The resolvent of a matrix $M$ is defined as $$R_M(z)=(z-M)^{-1}.$$ The spectrum of $M$ can then be defined as the set of points $\lambda$ for which $R_M(\lambda)$ is singular. Since all the eigenvalues of a Hermitian matrix are real, and all elements of the spectrum of a matrix are eigenvalues of that matrix, it follows that all elements of the spectrum of a Hermitian matrix are real.
This is great, but I'm interested in the generalization to the operator case.
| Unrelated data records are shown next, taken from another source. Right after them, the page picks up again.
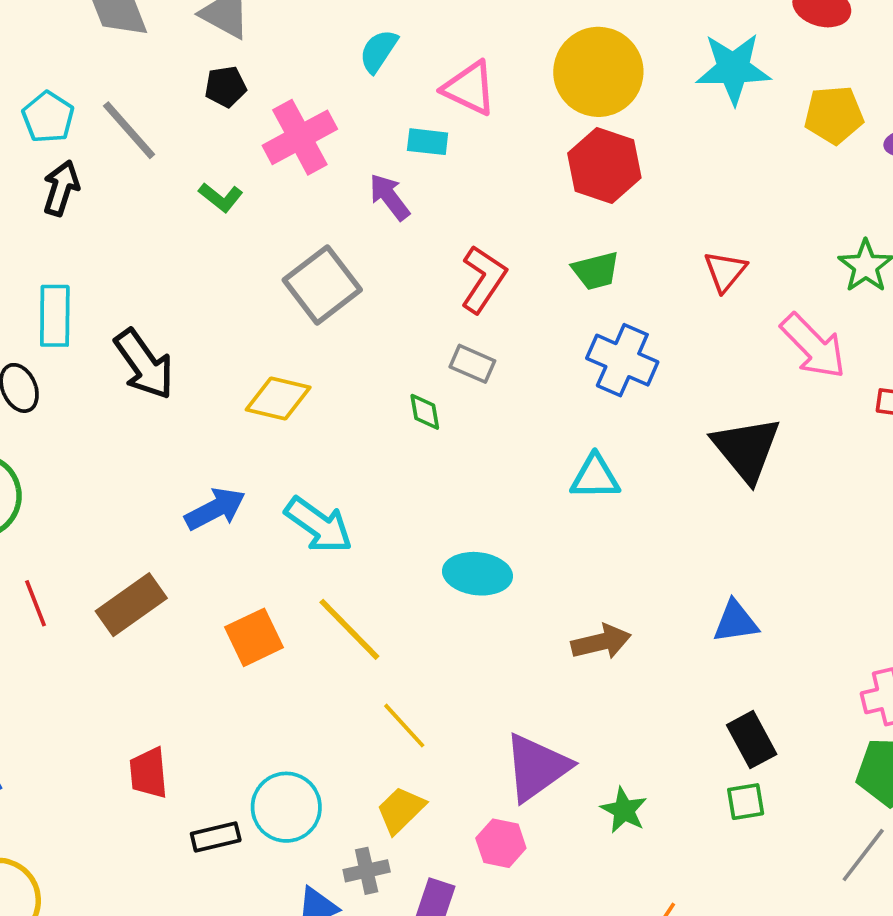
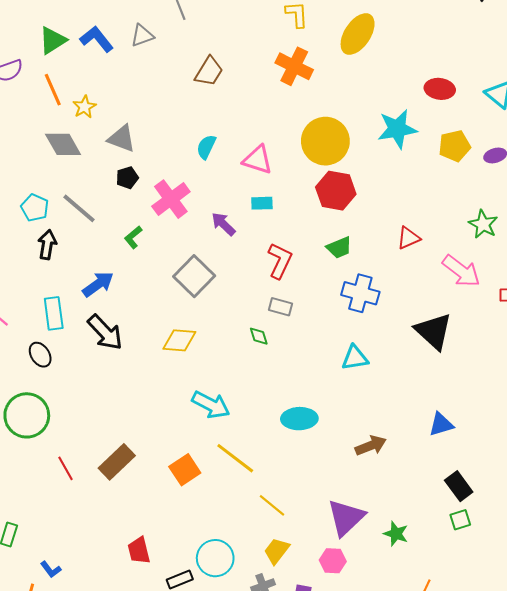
cyan rectangle: (428, 142) -> (262, 203), moved
green L-shape: (221, 197) -> (133, 237), turned 110
red triangle: (725, 271) -> (408, 238), turned 35
blue arrow: (215, 509) -> (98, 284), moved

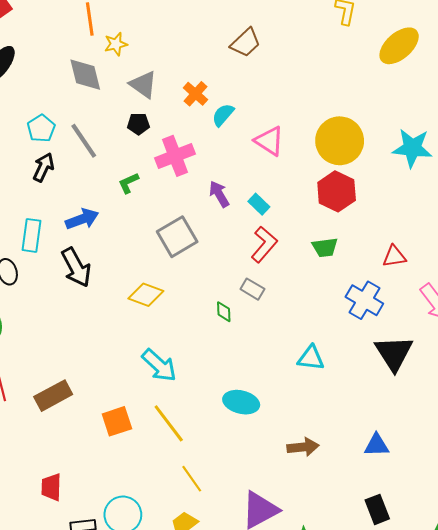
orange cross: (294, 66) -> (195, 94), moved, size x0.7
cyan rectangle: (262, 203) -> (259, 204), moved, turned 30
blue cross: (360, 293) -> (364, 300), moved

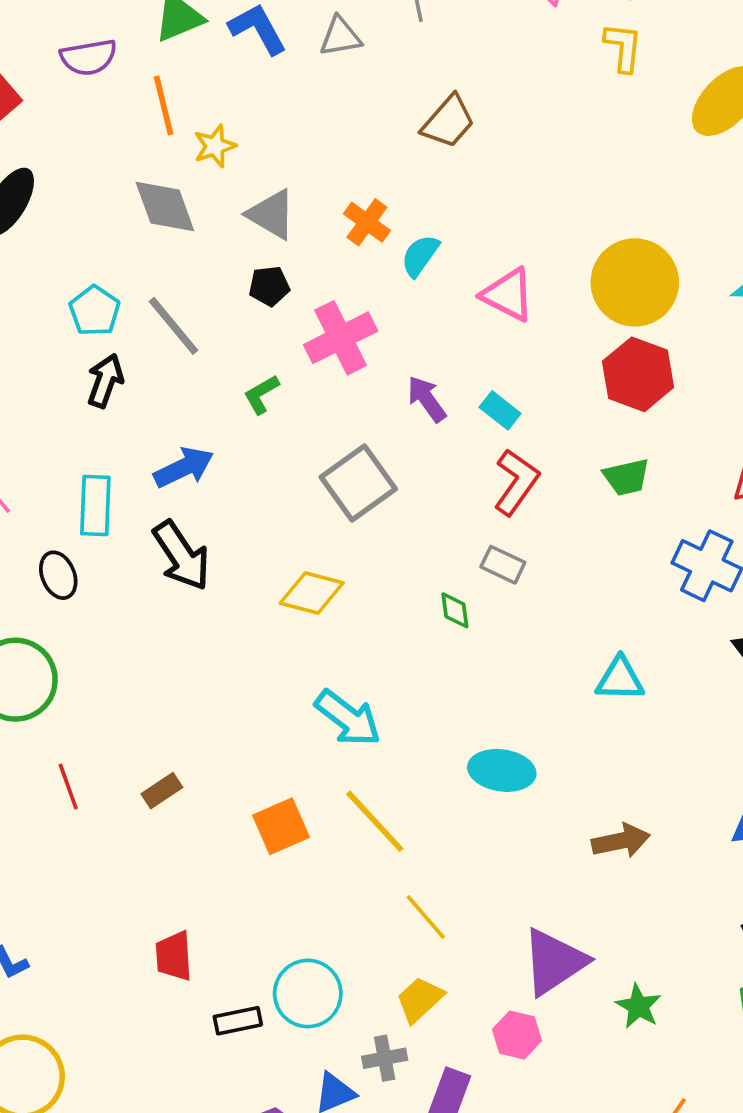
brown rectangle: (53, 396) -> (162, 791), size x0.6

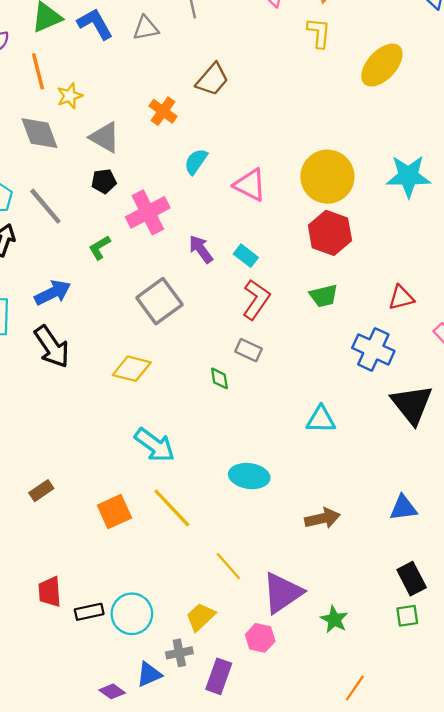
orange cross: (367, 222) -> (163, 111), moved
yellow line: (426, 917) -> (228, 566), moved
black rectangle: (238, 1021) -> (89, 612), moved

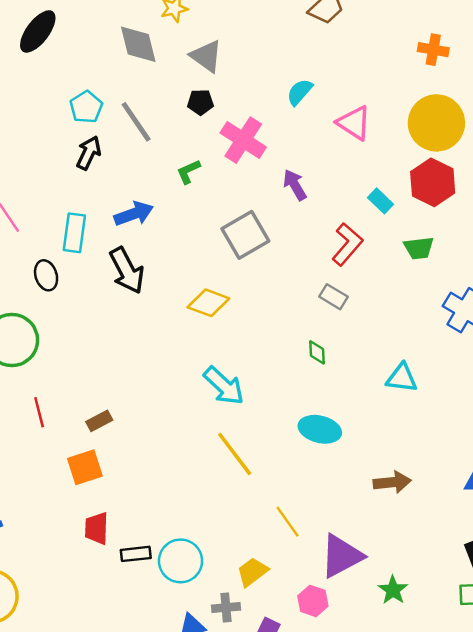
orange cross: (163, 111) -> (433, 50), moved, turned -32
pink cross: (148, 212) -> (243, 140), turned -36
cyan rectangle: (246, 256) -> (381, 201), moved
green diamond: (219, 378) -> (317, 352), moved
orange square: (114, 512) -> (85, 467), moved

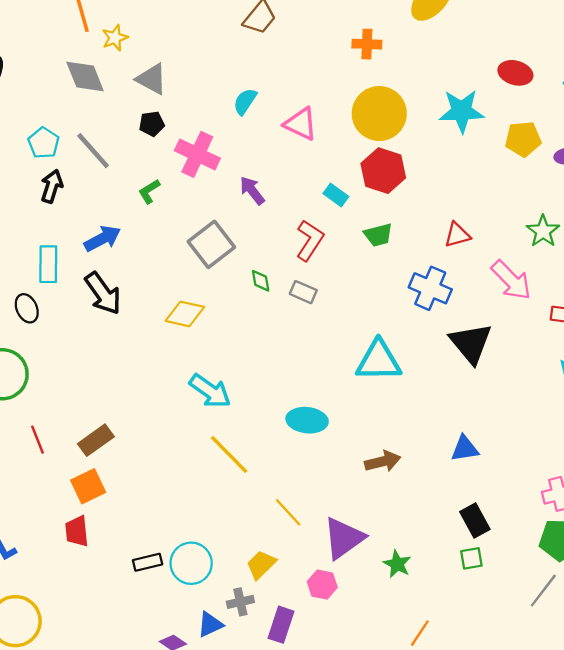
green diamond: (317, 352) -> (261, 281), moved
cyan triangle: (402, 378) -> (379, 361), size x1.5
brown rectangle: (99, 421) -> (96, 440), size x1.4
red trapezoid: (97, 528) -> (77, 531), moved

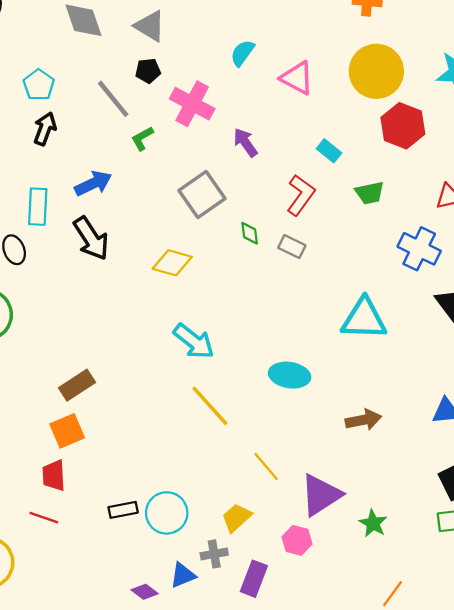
gray line: (93, 151) -> (113, 99), moved
red hexagon: (383, 171) -> (403, 126), moved
red line: (38, 440) -> (44, 518), moved, turned -52

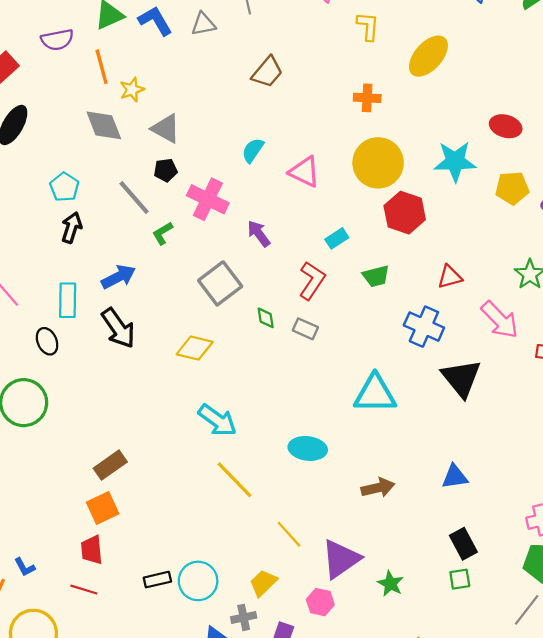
cyan rectangle: (329, 151) -> (337, 238), turned -70

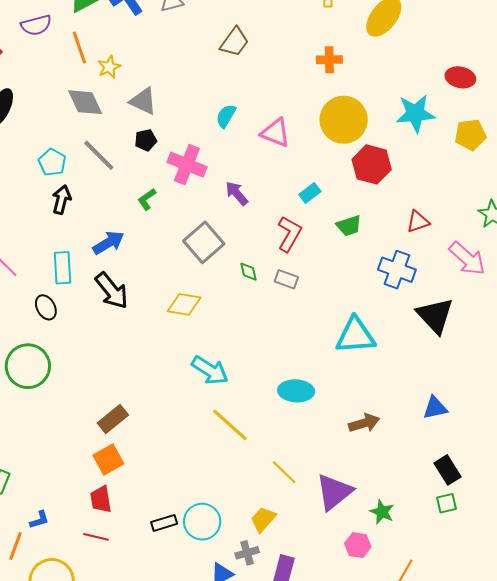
gray line: (134, 197) -> (99, 155), moved
blue L-shape: (25, 567) -> (39, 520), turned -75
pink hexagon: (320, 602) -> (358, 545), moved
Consider a Hermitian operator $H$ whose resolvent is $$R_H(z)=(z-H)^{-1}$$ and which has a spectrum defined by the singularities of $R_H(z)$. All the eigenvalues of $H$ must be real due to the hermiticity of $H$. However, my understanding is that there can be elements of the spectrum of an operator which are not eigenvalues of that operator. Can a Hermitian operator have elements of its spectrum which are outside of the set of eigenvalues, and can these eigenvalues be complex?
If a Hermitian operator has an eigenvalue $\lambda$, then it must be real because of the standard argument involving $Hx=\lambda x$ for some $x\ne 0$: $$ \lambda\|x\|^2=\langle \lambda x,x\rangle=\langle Hx,x\rangle = \langle x,Hx\rangle=\langle x,\lambda x\rangle=\overline{\lambda}\|x\|^2. $$ Any $\lambda$ in the spectrum of $H$ must be real; if such $\lambda$ is not an eigenvalue, then it is an approximate eigenvalue, meaning that there is a sequence of unit vectors $\{ x_n \}$ such that $\|(H-\lambda I)x_n\|\rightarrow 0$ as $n\rightarrow\infty$.